But your fears will always find you on the roads you take to avoid them.
By forcing programmatic vendors to go at it alone – committing to open-source engineering development, joining and funding Prebid as a separate organization and pushing for header-bidding adoption without the IAB’s backing – Google may have inadvertently strengthened the monster it meant to vanquish.
By the time Katsur took over the IAB Tech Lab in 2021 and saw the opportunity to bring header bidding back into the IAB fold, Prebid.org was moving too quickly to be caught.
The Prebid board declined Katsur’s offer for the Tech Lab to take over the tech because Prebid is “a software organization,” said one board member, speaking anonymously to discuss confidential matters.
“There are big advantages in making binary decisions: Do we produce code that does X, or not? It’s pretty nice not to be tangled up in questions of policy,” the board member said.
Katsur declined to comment on the Prebid acquisition proposal. Google did not respond to request for comment on O’Kelley’s testimony and its purported attempt to prevent header-bidding adoption.

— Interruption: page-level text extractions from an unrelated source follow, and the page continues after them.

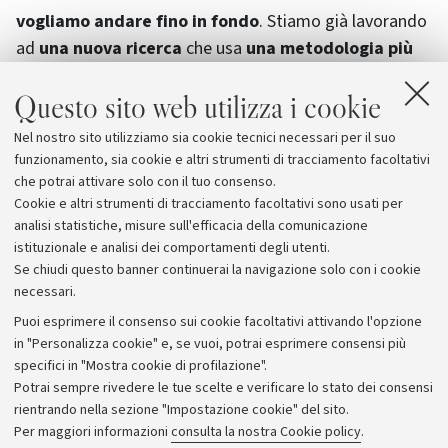
vogliamo andare fino in fondo
. Stiamo già lavorando
ad
una nuova ricerca
che usa
una metodologia più
rigorosa
, per vedere se i risultati tengono. Stavolta,
Questo sito web utilizza i cookie
non ci limiteremo a fare domande, ma chiederemo ai
partecipanti di
sottoporsi realmente ad
Nel nostro sito utilizziamo sia cookie tecnici necessari per il suo
un’esperienza spiacevole
, e vedremo come si
funzionamento, sia cookie e altri strumenti di tracciamento facoltativi
comporteranno".
che potrai attivare solo con il tuo consenso.
Cookie e altri strumenti di tracciamento facoltativi sono usati per
analisi statistiche, misure sull'efficacia della comunicazione
istituzionale e analisi dei comportamenti degli utenti.
Se chiudi questo banner continuerai la navigazione solo con i cookie
necessari.
Archivio
Puoi esprimere il consenso sui cookie facoltativi attivando l'opzione
in "Personalizza cookie" e, se vuoi, potrai esprimere consensi più
Comunicati stampa
specifici in "Mostra cookie di profilazione".
Redazione
Potrai sempre rivedere le tue scelte e verificare lo stato dei consensi
rientrando nella sezione "Impostazione cookie" del sito.
Rassegna stampa
Per maggiori informazioni
consulta la nostra Cookie policy
.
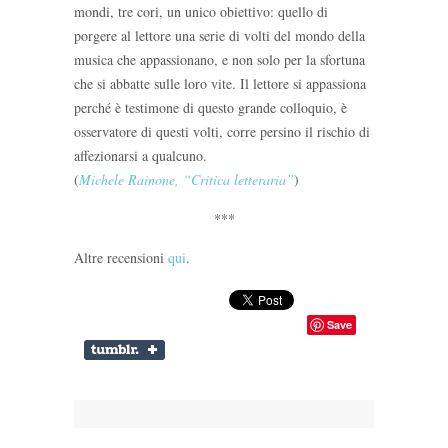
mondi, tre cori, un unico obiettivo: quello di
porgere al lettore una serie di volti del mondo della
musica che appassionano, e non solo per la sfortuna
che si abbatte sulle loro vite. Il lettore si appassiona
perché è testimone di questo grande colloquio, è
osservatore di questi volti, corre persino il rischio di
affezionarsi a qualcuno.
(
Michele Rainone, “Critica letteraria”
)
***
Altre recensioni
qui
.
Save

Having matured a bit as an independent organization, Prebid now has a real benefit of speed and clear purpose, Heather Carver, CRO of Freestar and a Prebid.org board member, told AdExchanger.
Within the Tech Lab, there are often immense bureaucratic hurdles to progress, she said. The Tech Lab tends to develop new tech slowly, and always with major concessions because the IAB must balance so many competing interests.
Prebid.org, by contrast, has a board that is on the same page and open-source developers from companies who are in the same boat and pulling in the same direction, Carver said.
Call it “move fast and fix things.”
The long road home?
Prebid.org was denied admission by the Tech Lab in 2017 and then returned the favor by turning down the Tech Lab’s acquisition overture in 2021.
But could – or will – the Prebid org someday become part of the IAB Tech Lab?
“Yes, I expect it will,” said a different Prebid board member, also speaking anonymously to speculate on how things might unfold.
Could the third time be the charm?
Although other Prebid board members prefer the org to remain independent, the same source said, the IAB Tech Lab is the natural eventual home of header-bidding tech. More importantly, the IAB Tech Lab has changed during Katsur’s tenure, the source added.
The Tech Lab now moves fast to ship new standards and is more willing to disappoint board members who prefer to delay, they said. If these changes for the Tech Lab stick, they said, and if someday Prebid matures to the point that it too is an organization that deals primarily in policy and consensus-building, “I can see header bidding finding its way home to the IAB.”